I feel Goofy Golf is good inspiration for a point- or hexcrawl. I don't mean in its specific set-pieces (not necessarily, at least) but in the way it's basically a spread out funhouse dungeon. I like a good, well-thought out setting as much as the next guy, but I also enjoy the kitchen sink weird lost worlds. I'm thinking of things like Ka-Zar's Savage Land or the world beyond the Bermuda Triangle Skull the Slayer gets sucked into. Hollow World has more than a little of this vibe with cavemen, Rip Van Winkle still dwarves, and gaucho orcs, but there isn't as much of this done in gaming as there could be.
Making it a bounded location to be explored like a pocket dimension or lost world frees it to strain seriousness and consistency in a way than might not work in an entire setting.
3 comments:
Land of the Lost seems like another apt example of this sort of thing, even if its budget restraints and need to stay kiddie-friendly limited it from achieving its full potential.

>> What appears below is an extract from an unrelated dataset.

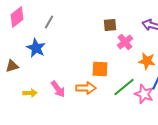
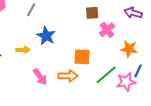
blue star: (36, 48) -> (46, 36), moved
yellow arrow: (30, 93) -> (23, 50), moved
pink star: (144, 94) -> (126, 82), turned -30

More obscure but still available from Steve Jackson Games, there was an old Space Gamer issue with an adventure called "Big Lizzie" that cribbed Land of the Lost's basic setup and mashed it up with classic Western tropes Valley of Gwangi style for a cowboys versus bandits, cavemen, and dinosaurs chase scenario. IIRC it was statted up for at least three Wild West systems and I think the current version SJG sells includes GURPS (which didn't exist back then) as well. Noteworthy for including adventure seeds to expand the concept into a campaign format - the "pocket dimension" involved was just one of a series of "temporal preservation habitats" from different periods in Earth (and possibly other worldly) history, so you could easily throw more elements into the stew.
Sounds a lot like Land of the Lost -- the original 70s kids show. Haven't seen the movie to compare.
Land of the Lost is of a similar vein, but budget constraints held it back.